Carmel McMahon's debut book 'In Ordinary Time' was published this week. Picture: Lauren Carroll/Instagram

Carmel McMahon, whose debut book In Ordinary Time was published this week, has a strong sense of where she came from and where she has been. It took leaving and returning to Ireland for her to find that sense of place, and the sense of self that comes naturally with it.

In 1993, McMahon was one of thousands of young people who left Ireland for New York. She was just 20. Now, almost 30 years later, she has returned to live in Mayo and it’s there she completed work on this memoir. Such clarity in writing does not come easily to a writer, but as a reader this book left me with a feeling of peace.

My reaction struck me as unusual, considering some of the subjects of this memoir: tragic deaths of family members, alcoholism, mental illness, the Famine, colonisation, and the way historical abuses of power by the State and the Catholic church show up in our individual lives to this day.

I suspect the peace I discovered reading In Ordinary Time came from the reminder that the cycles we’re all in can be broken, and they can also be repaired.

The book begins at St Brigid’s Church in the East Village in New York City, where an Irish woman named Grace Farrell died an alcoholic death in the church’s portal in 2011 on a freezing February night. As McMahon investigated more about Grace Farrell and her life, she looked deeper into her own life, and the larger social structures that shaped them both.

I spoke to McMahon last week, our conversation has been edited for length and clarity.

Maeve Higgins: Can you speak about how your own personal story reverberates with all of these bigger forces you’ve learned about through the years?

Carmel McMahon: Around 2012, I had a kind of breakdown in New York and I started analysis at the Jung Center. That process brought up all this stuff that I hadn’t looked at in my life, like my sister’s death, my brother’s death, all of these things that I had numbed with alcohol use. So when I started writing, I had no idea what it was about or where it was going, but I knew it was something. I knew something was pressing itself out of me. I could see that there were so many connections between things. So, I was just trying to put a puzzle together, if you like, to figure out how all these things were connected.

MH: Family is one of these structures that shape us all, and you write about your family. Have they read the book, and if so, how did they react?.

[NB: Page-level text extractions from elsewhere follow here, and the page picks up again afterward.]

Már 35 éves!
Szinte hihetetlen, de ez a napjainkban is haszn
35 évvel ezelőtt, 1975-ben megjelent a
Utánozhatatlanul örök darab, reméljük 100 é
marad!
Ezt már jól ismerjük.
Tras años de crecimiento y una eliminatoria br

CMcM (laughing) Some have, my older brother said ‘I don’t care what you say. I’ve never read a book in my life. I’m not going to start now.’ But my other brother and sister loved it. My nieces and nephews read it and they said it helped them to understand something more about the family, and that was wonderful. But my mom didn’t read it, she’s not able to and I don’t blame her. My dad did and I changed one thing he spotted that wasn’t accurate. I was so afraid to show it to them, it was one of the big steps in the process, but they were very supportive.

MH: Like many emigrants, you lived with a foot in two worlds for a long time. How did your life in the US form your work?

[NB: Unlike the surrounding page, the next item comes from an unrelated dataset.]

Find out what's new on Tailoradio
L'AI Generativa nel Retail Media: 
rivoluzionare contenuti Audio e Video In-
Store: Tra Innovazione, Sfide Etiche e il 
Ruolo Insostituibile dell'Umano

CMcM: Living in America, you’re exposed to all of these different struggles. I went to school at City College, which is a public university, and often the conversations we had there were around indigenous rights and the fact that the country is built on slavery and genocide.

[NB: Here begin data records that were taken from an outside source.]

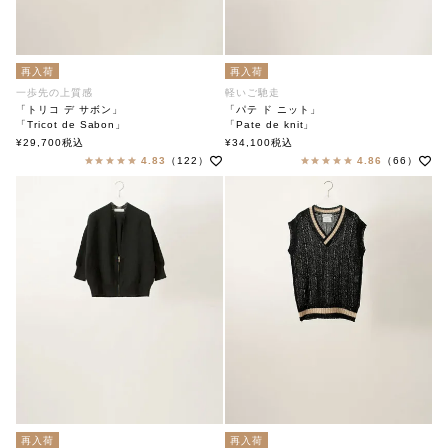
再入荷
再入荷
一歩先の上質感
軽いご馳走
「トリコ デ サボン」
「パテ ド ニット」
「Tricot de Sabon」
「Pate de knit」
soutiencollar（ステンカラー）
soutiencollar（ステンカラー）
¥
29,700
税込
¥
34,100
税込
4.83
（122）
4.86
（66）
再入荷
再入荷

That is in the fabric of society, and I really studied the history and became more aware of the land I was standing on.

Today, just across the road from where we live in Mayo, there is a little village of abandoned houses. I wonder what happened there? Whatever land you stand on, you think about the people who were there before you, and the kinds of lives they lived in, and the ghosts of that place.

MH: On those connections to the past and the land, it’s interesting that you divide the book into sections according to the Celtic calendar. I was so moved by how you wrote about those connections, and also how you managed to rediscover them. What was that process like?

CMcM: While I was in Jungian analysis, I learned that being cut off from your ancestral past is a kind of wounding.

This is something I always felt but could not access or articulate until writing the book.

We shouldn’t idealise the past or make it something it wasn’t, but there are ideas that can be helpful to us — like the idea of the cycles.

The idea of time moving in cycles rather than in a linear way shows that all things are connected.

Most families experience things like emigration, addiction, mental illness, grief, and loss. And the book is about all these things, but it is primarily about reconnection to the self, to other beings, to nature, to those who came before us and those who will come after.